— Your task —
Reproduce exactly the lines below from the one containing "Akkus für RC-Autos, RC-Trucks, und RC-Boote" through the one containing "kann Ihnen ein", including both, and nothing else.

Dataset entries
Content starts

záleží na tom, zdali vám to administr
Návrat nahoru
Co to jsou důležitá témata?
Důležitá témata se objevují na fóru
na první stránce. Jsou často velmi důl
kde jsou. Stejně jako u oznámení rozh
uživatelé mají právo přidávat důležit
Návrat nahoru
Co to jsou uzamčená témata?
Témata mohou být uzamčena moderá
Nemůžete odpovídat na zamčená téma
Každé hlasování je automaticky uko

Content ends
Content starts

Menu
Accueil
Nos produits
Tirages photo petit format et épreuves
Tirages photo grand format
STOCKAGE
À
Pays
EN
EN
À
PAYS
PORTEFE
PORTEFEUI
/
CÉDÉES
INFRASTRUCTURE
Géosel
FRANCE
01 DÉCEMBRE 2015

Content ends
Content starts

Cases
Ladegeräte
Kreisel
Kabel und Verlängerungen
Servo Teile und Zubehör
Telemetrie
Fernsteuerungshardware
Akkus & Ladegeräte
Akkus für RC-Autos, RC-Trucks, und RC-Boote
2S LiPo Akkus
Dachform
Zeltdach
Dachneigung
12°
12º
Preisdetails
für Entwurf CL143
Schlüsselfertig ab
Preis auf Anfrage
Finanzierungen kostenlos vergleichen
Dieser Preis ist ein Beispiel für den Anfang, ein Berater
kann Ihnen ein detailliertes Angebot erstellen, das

Content ends

— Exercise response —
Akkus für RC-Autos, RC-Trucks, und RC-Boote
2S LiPo Akkus
Dachform
Zeltdach
Dachneigung
12°
12º
Preisdetails
für Entwurf CL143
Schlüsselfertig ab
Preis auf Anfrage
Finanzierungen kostenlos vergleichen
Dieser Preis ist ein Beispiel für den Anfang, ein Berater
kann Ihnen ein detailliertes Angebot erstellen, das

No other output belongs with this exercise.